|
|
||
Апокриф |
Сбитый русский самолёт унтер-офицер обер-штабс-фельдфебель приметил первым. Он приказал водителю притормозить и, достав пистолет, направился к непонятно как ещё недавно летавшим обломкам фанеры. Ганс последовал следом. Корпус биплана частично повис на дереве, пилот находился в кабине, вероятно, погиб ещё в воздухе. Обер-штабс-фельдфебель выволок его из этажерки, стянул шлем и маску.
- Вот видишь, Ганс, у этих свиней даже понятия о чести нет. Они вместо себя в бой женщин посылают.
- Полагаю это почта, господин обер-штабс-фельдфебель.
- Не важно, Ганс, ты ещё не видел, как эти ведьмы бомбы сбрасывают, - унтер-офицер с досады пальнул в девушку пару раз из пистолета, а Ганс поразился своим мыслям - ей лучше что погибла.
Обер-штабс-фельдфебель тщательно обшарил кабину, результатом обыска стала сумка.
- Действительно почта, неплохой улов, - он всучил сумку Гансу.
- Далековато от линии фронта.
- Наши асы постарались, загоняли все-таки чертовку, - унтер-офицер плюнул на пилота и направился обратно к машине.
Они продолжили свой путь.
- Операция "Цитадель" идёт полным ходом, и как видишь, приносит плоды. Хотя русские нам подпортили карты, но ничего, мы ещё выпьем шнапс за взятие Курска. Эй, Ганс! Ганс, что с тобой?!
- Всё в порядке, господин обер-штабс-фельдфебель, - почти прохрипел побледневший Ганс, пытаясь подавить подкатившую к горлу тошнотворную горечь и удержаться на сиденье, чтобы не выпасть из кабины. Ему казалось, что машина еле тащиться мимо смрадной кучи трупов в канаве справа от дороги. Военнопленные, судя по остаткам одежды.
- Ничего, привыкнешь, это тебе не в штабе бумажки перекладывать. Ein Papier, zwei Papiere, - унтер-офицер захохотал, подтрунивая Ганса.
- Ладно. Что там, в письмах? Есть что-нибудь ценное?
- Ничего особенного, в основном фронтовые письма солдатам, секретных документов тут точно нет, - Ганс продемонстрировал ворох свёрнутых в треугольники посланий.
Унтер-офицер запустил руку в сумку и вытащил горсть писем, выбрал одно второй рукой, а остальные швырнул обратно.
- Даже на конвертах экономят. Всё равно нужно всё изучить. С переводом справишься?
- Русский мне практически как родной, господин обер-штабс-фельдфебель, я родился в Крыме.
- Крым, это в России?
- Да, в Крымской республике. Мы жили в немецком поселении, мои предки перебрались в Россию, когда правил царь Питер. А в тридцать седьмом комиссары нашу семью депортировали в Германию.
- Ну, я так и думал что тут нечисто, больно лицо у вас, гаупт-ефрейтор, рязанское. Куда СС только смотрит? - унтер-офицер снова захохотал, точнее, зашёлся лошадиным ржанием.
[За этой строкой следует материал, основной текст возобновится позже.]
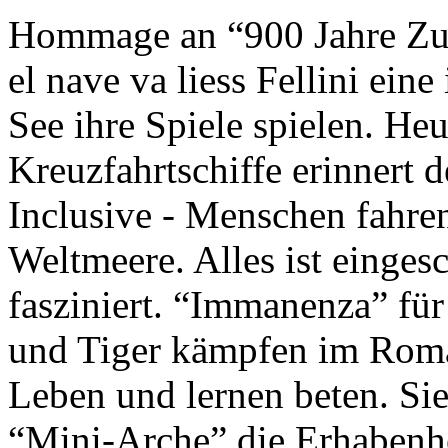
Hommage an “900 Jahre Zuk
el nave va liess Fellini eine
See ihre Spiele spielen. Heu
Kreuzfahrtschiffe erinnert 
Inclusive - Menschen fahre
Weltmeere. Alles ist einges
fasziniert. “Immanenza” für
und Tiger kämpfen im Roma
Leben und lernen beten. Sie
“Mini-Arche” die Erhabenhe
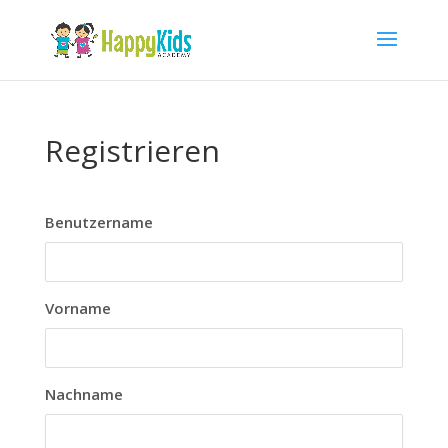
Registrieren
Benutzername
Vorname
Nachname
- Я Ганс фон Альбрехт Келлер, потомственный дворянин, призван верой и правдой служить Рейху. При всём уважении к вам прошу без грязных намёков о моих корнях.
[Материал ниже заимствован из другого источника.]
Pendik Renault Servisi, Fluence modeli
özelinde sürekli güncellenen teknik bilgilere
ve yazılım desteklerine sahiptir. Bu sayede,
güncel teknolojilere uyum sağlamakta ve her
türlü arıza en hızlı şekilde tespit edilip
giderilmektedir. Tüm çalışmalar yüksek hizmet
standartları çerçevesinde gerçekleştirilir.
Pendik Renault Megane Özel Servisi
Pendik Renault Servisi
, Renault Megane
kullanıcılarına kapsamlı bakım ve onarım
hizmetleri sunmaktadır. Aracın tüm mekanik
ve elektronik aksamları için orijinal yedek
- Ладно, приятель, не кипятись, протянешь пару месяцев на передовой, сам на всех волком смотреть будешь, - унтер-офицер запрокинул голову и завыл, снова посмеиваясь над раскрасневшимся Гансом, - На, прочти, немецкий солдат должен знать мысли своего врага.
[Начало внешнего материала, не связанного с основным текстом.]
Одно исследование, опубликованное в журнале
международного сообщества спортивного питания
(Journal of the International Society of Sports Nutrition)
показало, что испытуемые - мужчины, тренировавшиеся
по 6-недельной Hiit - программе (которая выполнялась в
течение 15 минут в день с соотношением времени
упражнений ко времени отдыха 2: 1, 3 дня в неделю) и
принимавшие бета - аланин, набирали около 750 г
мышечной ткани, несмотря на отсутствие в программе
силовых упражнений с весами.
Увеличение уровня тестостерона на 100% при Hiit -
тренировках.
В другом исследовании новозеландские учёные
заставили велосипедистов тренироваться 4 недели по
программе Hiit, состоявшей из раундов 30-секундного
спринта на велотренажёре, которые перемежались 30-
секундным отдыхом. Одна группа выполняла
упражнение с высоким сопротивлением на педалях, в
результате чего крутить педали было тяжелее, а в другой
Ганс принял от унтер-офицера письмо, что тот крутил в руках, и пробежавшись по тексту решил не переводить дословно, лишь пересказать содержание.
- Это письмо не от солдата, оно с тыла. Адресовано некому Ивенченко Ивану.
- Гляди, тёзка твой, Ганс. Ну и кто Ивану пишет, жена, детишки или сам товарищ Сталин?
- Пишет, кажется, соседка, тут не совсем понятно, подписалась только именем. Пишет, что ранее ему по ошибке сообщили, что вся семья погибла под бомбёжкой. Жена и мать с отцом действительно погибли, но дети остались живы, они в тот момент находились в больнице, оба заболели. Просто никто об этом не знал, сочли, что погибли все.
- А теперь он об этом точно не узнает. Выходит наш Ганс не доставил сегодня радости русскому Ивану. Так держать, вояка! - унтер-офицер бесцеремонно потрепал Ганса за щёку, как сопливого мальчишку.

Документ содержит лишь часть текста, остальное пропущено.